And here is what happened next: This woman leaned in through the window, and in a very calm, even tender, voice said, “It’s okay. This has happened before, and my boss is going to take care of it. Don’t worry about it.”

        “Are you sure?” I asked.

        “Yes,” she said. “It’s okay.”

        And with that, I began to drive away, feeling both shaken and humbled. Meanwhile, the customer who had yelled at me was aiming her phone at my car and saying something about how she was going to turn me in, as if I was some kind of criminal.

        Which, to tell you the truth, is kind of how I felt.

        Well, one of the great things about long drives is that they provide lots of time to think and pray. As I drove through the breathtaking scenery of Logan Canyon, I was overcome with feelings of shame and humiliation. How could I have done such a thing? I begged for God’s forgiveness.

        And I kept driving and praying, feeling and reflecting, listening and thinking. And then, somewhere along the way, God’s tender mercy broke through a lifetime of my bad notions about God. Somewhere along the way my shame was transformed into tearful gratitude for the grace of a God who loves me.

        Because somewhere along the way I realized that the customer who had yelled at me, shamed me, and was threatening to turn me in was the embodiment of my childhood God—forever wagging a finger at me, shaking the divine head over how bad I was, and threatening to punish me.

        And the gas station employee who stuck her head through my window and in a voice so kind I still almost weep when I think about it? She was the embodiment of the God who is love, the God whose tenderness heals and transforms. Did I mention she was a person of color?

        I realized, too, that I did not want to be the first woman—judgmental and harsh, a self-appointed policer of other people’s behavior—and yet I also knew that I times I had been. I knew then, more clearly than ever before, that I wanted to be like our tender God, like Jesus, like the gas station employee: calm, kind, compassionate, understanding, and forgiving.

        From his decades of experience working with former gang members at Homeboy Industries, Father Gregory Boyle speaks of the importance of tenderness. “It’s not about pointing out [the homies’] bad choices,” he says, but rather creating a “culture of tenderness that fosters long-term, redemptive relationships.” That, he says, “will alter the larger culture and its structures.” And the key to forming redemptive relationships, he says, is vulnerability, which he calls “the Velcro of attachment.”

        Friends, we serve a vulnerable God—a God who so dearly loves us and the world that she became one of us to show us the way to life abundant.
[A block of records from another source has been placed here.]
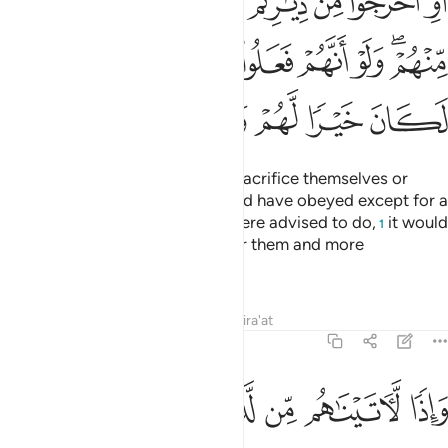
ﱏ
ﱎ
ﱍ
ﱌ
ﱋ
ﱊ
ﱉ
ﱈ
ﱗ
ﱖ
ﱕ
ﱔ
ﱓ
ﱒ
ﱐﱑ
ﱝ
ﱜ
ﱛ
ﱚ
ﱙ
ﱘ
If We had commanded them to sacrifice themselves or
abandon their homes, none would have obeyed except for a
few. Had they done what they were advised to do,
it would
1
have certainly been far better for them and more
reassuring,
Tafsirs
Lessons
Reflections
Qira'at
4:67
ﱤ
ﱣ
ﱢ
ﱡ
واذا لاتيناهم من لدنا اجرا عظيما ٦
ﱠ
ﱟ
ﱞ
وَإِذًۭا لَّـَٔاتَيْنَـٰهُم مِّن لَّدُنَّآ أَجْرًا عَظِيمًۭا ٦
        We serve a tender God—a God so compassionate, understanding, and non-judgmental that he promised the thief being crucified beside him that he would join him in paradise.

        Beloveds, we serve a long-suffering, celebrating God—a God who will search the fields all day and night to find that one lost sheep, a God who will not rest until she finds a missing coin, a heartbroken God who will throw open the door and go running down the road to embrace the ungrateful child he thought was gone forever.

        Let us hold onto this notion of God with all our heart, soul, mind, and strength. And let us join the celebration and invite everyone we know.